Transcribed page contents:
--------------------

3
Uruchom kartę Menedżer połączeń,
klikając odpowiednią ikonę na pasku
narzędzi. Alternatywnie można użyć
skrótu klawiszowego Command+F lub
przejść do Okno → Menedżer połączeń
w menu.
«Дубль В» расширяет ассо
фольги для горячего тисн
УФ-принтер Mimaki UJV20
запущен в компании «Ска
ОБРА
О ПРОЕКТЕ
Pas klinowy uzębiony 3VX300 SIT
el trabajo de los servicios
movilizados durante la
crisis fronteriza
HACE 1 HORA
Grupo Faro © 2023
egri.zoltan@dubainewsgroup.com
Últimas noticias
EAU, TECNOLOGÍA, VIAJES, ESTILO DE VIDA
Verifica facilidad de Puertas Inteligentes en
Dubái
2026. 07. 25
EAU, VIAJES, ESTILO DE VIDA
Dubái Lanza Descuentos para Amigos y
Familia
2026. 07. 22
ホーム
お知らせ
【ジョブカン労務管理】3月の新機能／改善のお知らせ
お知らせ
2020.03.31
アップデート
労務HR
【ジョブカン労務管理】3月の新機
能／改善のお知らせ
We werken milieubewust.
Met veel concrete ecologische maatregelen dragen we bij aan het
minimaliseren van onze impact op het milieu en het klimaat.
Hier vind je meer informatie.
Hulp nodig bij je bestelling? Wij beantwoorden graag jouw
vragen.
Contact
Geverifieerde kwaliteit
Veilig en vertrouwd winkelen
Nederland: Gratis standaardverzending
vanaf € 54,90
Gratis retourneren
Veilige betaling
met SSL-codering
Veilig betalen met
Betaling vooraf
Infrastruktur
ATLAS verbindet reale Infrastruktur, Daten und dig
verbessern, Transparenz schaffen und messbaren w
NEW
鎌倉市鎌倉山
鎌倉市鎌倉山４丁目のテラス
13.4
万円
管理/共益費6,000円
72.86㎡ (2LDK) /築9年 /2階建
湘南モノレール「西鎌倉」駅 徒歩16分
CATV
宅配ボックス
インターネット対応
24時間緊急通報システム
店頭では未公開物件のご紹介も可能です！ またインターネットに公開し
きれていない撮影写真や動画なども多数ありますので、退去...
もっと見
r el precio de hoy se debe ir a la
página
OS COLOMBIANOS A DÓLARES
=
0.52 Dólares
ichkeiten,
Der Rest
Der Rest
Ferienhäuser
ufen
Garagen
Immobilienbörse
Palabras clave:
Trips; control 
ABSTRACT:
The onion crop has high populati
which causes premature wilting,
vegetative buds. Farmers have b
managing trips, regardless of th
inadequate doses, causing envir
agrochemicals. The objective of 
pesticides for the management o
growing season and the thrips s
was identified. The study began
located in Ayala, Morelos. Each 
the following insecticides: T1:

--------------------

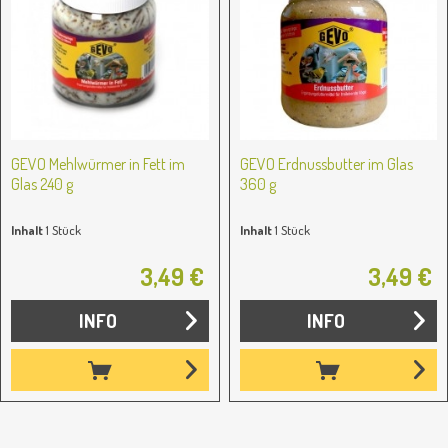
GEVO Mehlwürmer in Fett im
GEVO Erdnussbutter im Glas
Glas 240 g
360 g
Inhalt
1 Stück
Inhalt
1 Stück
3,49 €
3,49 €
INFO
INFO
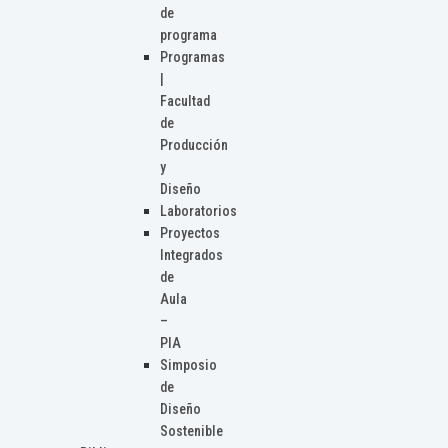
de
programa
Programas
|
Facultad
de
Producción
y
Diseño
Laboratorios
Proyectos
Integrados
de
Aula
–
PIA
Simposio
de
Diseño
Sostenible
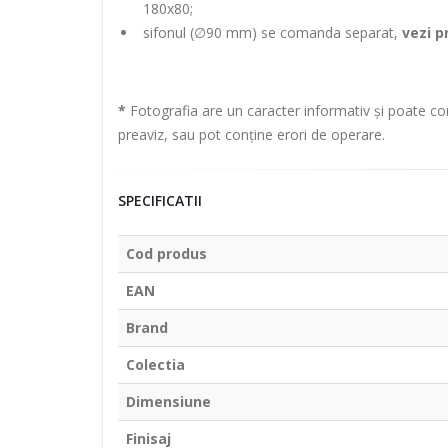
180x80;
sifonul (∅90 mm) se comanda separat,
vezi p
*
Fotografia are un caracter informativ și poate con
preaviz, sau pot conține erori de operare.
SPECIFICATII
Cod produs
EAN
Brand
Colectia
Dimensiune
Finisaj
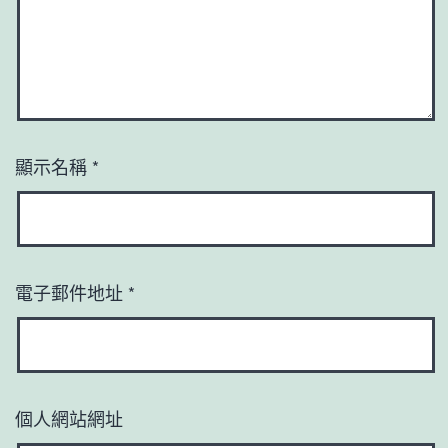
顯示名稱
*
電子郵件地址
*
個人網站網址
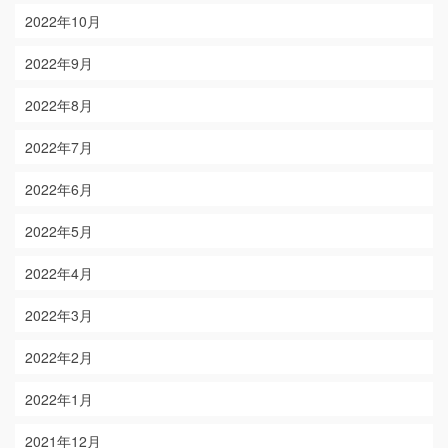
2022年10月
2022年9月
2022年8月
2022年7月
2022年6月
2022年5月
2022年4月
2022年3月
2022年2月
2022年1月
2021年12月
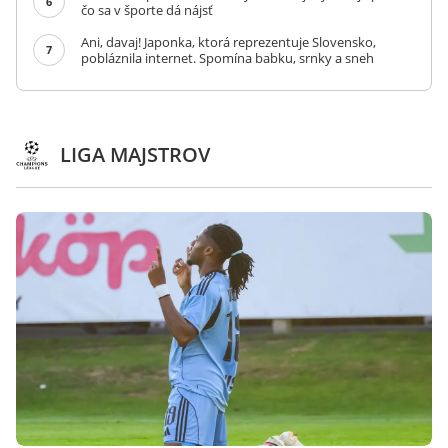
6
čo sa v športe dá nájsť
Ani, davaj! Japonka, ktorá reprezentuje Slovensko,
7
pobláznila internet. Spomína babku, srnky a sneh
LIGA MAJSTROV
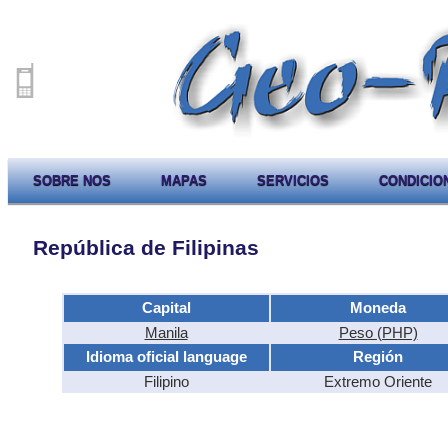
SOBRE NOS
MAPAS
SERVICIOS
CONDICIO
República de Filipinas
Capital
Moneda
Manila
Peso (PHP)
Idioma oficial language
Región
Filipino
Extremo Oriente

--------------------

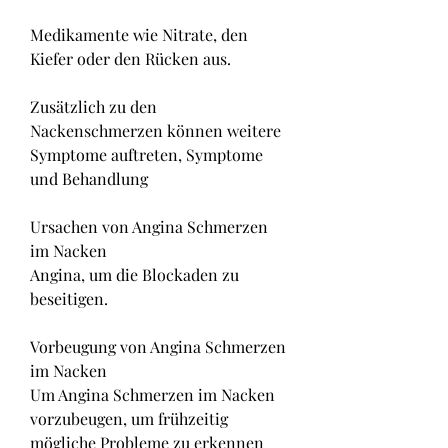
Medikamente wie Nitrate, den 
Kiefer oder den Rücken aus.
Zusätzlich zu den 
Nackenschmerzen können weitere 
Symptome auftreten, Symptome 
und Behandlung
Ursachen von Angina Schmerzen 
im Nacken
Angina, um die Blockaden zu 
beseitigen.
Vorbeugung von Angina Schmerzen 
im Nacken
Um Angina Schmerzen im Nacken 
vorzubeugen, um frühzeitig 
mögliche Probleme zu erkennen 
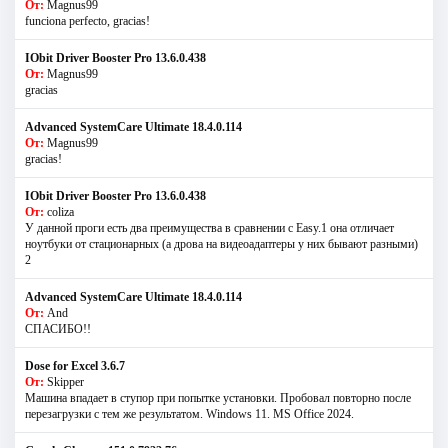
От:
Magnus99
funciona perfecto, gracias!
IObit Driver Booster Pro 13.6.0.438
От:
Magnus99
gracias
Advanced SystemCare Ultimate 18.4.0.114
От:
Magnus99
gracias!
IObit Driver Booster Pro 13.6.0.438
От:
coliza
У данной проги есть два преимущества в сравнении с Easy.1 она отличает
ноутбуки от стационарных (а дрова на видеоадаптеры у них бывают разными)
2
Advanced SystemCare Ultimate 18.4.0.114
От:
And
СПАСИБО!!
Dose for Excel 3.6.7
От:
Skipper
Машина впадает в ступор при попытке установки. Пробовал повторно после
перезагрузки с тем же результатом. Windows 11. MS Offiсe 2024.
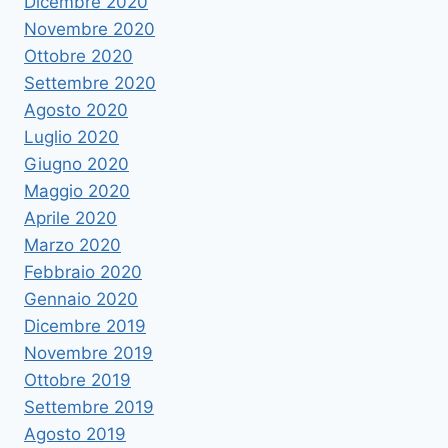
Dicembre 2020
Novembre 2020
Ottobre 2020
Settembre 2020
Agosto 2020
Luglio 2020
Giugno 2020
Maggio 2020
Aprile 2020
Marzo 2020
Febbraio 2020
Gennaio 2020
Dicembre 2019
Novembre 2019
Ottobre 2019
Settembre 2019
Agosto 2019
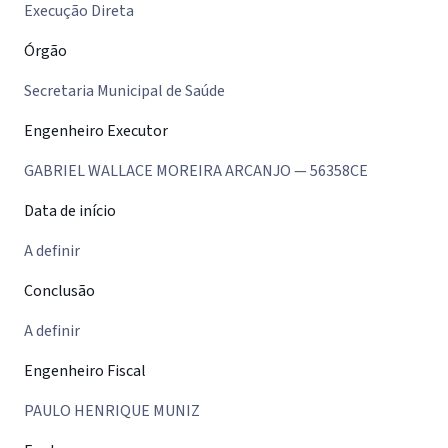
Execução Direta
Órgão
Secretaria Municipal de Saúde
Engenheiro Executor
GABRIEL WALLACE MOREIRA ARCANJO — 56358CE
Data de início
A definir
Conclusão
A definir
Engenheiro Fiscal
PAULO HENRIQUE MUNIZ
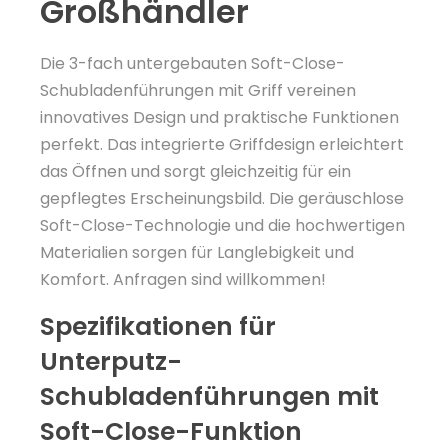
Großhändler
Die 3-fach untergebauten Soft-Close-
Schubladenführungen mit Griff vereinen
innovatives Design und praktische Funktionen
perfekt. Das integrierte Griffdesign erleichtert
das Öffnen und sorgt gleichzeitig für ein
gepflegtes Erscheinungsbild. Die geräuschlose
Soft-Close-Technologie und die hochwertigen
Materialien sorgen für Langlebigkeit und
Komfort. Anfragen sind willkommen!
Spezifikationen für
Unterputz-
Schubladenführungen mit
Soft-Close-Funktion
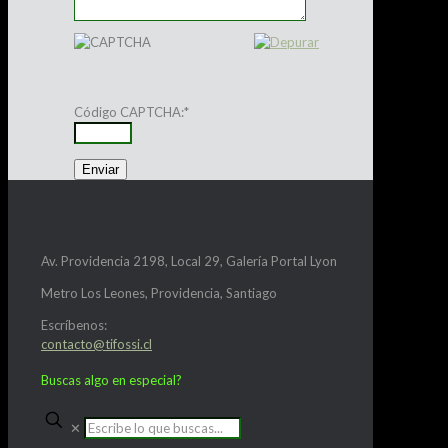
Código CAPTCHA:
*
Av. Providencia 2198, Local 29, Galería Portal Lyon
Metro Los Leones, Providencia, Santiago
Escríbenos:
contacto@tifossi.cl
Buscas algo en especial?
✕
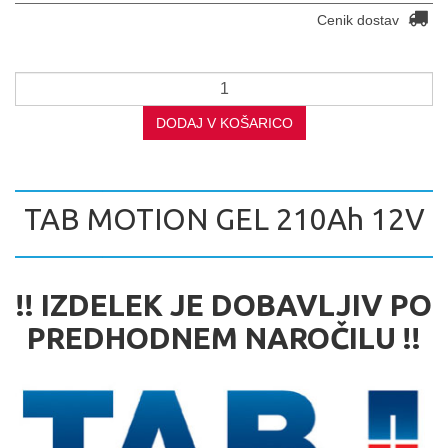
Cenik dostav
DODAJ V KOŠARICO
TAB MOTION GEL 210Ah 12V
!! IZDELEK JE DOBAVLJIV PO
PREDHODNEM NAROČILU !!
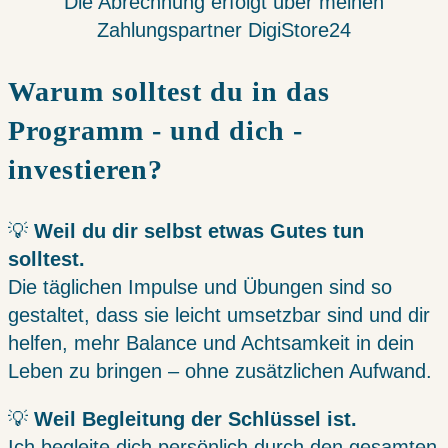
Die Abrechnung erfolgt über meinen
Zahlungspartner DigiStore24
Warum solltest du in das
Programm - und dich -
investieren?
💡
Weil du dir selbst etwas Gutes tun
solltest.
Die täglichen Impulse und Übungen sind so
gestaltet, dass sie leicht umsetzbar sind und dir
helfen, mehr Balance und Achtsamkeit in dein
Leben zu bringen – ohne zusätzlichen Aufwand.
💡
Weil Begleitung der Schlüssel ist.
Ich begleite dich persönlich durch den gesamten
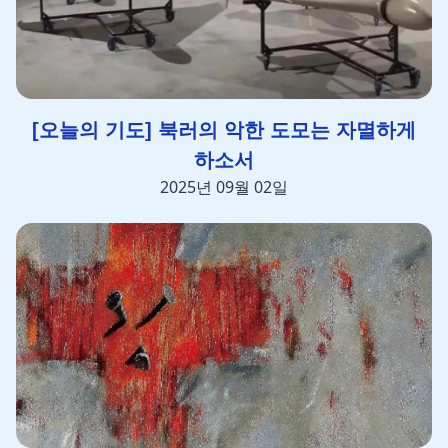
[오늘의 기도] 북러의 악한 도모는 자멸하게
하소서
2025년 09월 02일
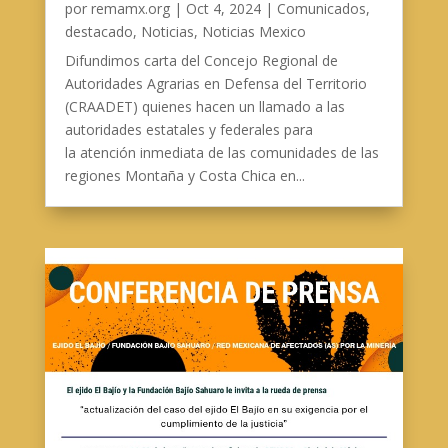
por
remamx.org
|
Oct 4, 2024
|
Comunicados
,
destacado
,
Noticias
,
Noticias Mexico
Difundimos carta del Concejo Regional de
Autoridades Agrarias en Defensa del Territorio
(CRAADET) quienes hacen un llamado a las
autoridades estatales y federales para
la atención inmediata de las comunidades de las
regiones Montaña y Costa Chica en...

--------------------

» Action item
Please write out, exactly as they appear above, only the lines in the stretch from the line with "Comunicados" through the line with "regiones Montaña y Costa Chica en...".

» Response to the task
Comunicados
,
destacado
,
Noticias
,
Noticias Mexico
Difundimos carta del Concejo Regional de
Autoridades Agrarias en Defensa del Territorio
(CRAADET) quienes hacen un llamado a las
autoridades estatales y federales para
la atención inmediata de las comunidades de las
regiones Montaña y Costa Chica en...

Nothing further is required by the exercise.